> _Task requirements_: From the entries that follow, copy exactly the lines beginning at the line holding "solely owned by UPI Study and licensed CC" and continuing through the line holding "back to this page.".

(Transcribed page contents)
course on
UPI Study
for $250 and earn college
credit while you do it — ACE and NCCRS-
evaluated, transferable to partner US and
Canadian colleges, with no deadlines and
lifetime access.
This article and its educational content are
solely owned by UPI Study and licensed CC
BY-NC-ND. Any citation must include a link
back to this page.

--

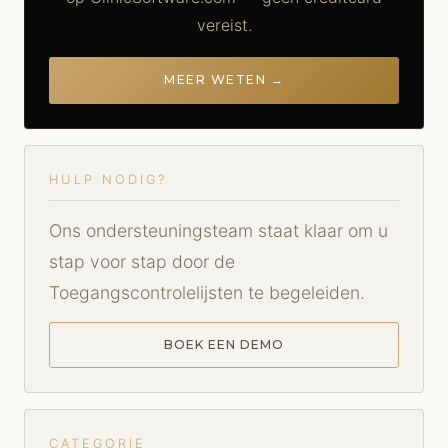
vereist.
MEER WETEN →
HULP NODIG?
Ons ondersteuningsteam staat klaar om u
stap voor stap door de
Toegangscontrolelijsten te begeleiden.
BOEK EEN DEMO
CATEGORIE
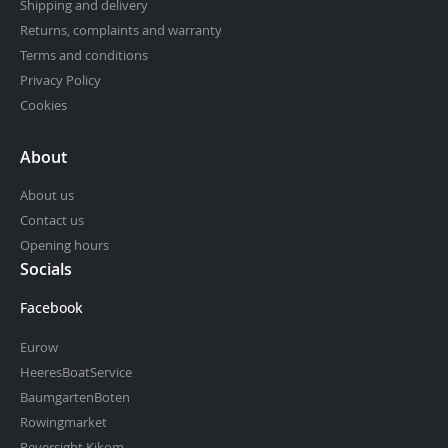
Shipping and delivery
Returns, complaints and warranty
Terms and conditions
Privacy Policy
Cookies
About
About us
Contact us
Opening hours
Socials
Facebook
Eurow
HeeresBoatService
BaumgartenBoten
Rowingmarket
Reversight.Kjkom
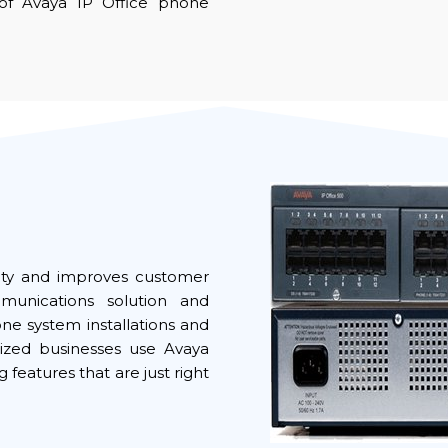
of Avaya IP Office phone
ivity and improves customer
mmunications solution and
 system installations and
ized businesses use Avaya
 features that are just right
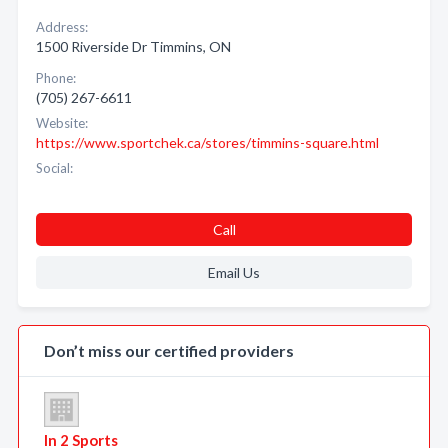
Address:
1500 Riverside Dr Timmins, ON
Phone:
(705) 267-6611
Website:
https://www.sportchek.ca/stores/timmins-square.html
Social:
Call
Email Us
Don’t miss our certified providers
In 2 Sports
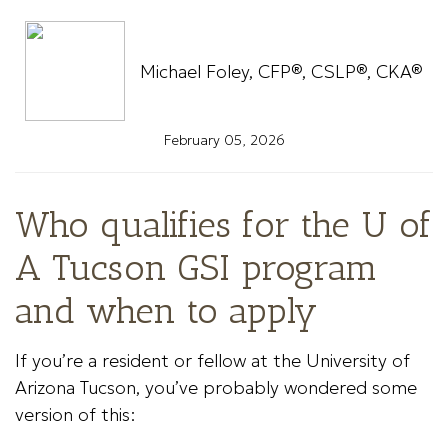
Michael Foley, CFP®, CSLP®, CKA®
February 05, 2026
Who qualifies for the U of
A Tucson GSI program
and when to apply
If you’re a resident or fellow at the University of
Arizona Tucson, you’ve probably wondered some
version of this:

> _Solved problem_:
solely owned by UPI Study and licensed CC
BY-NC-ND. Any citation must include a link
back to this page.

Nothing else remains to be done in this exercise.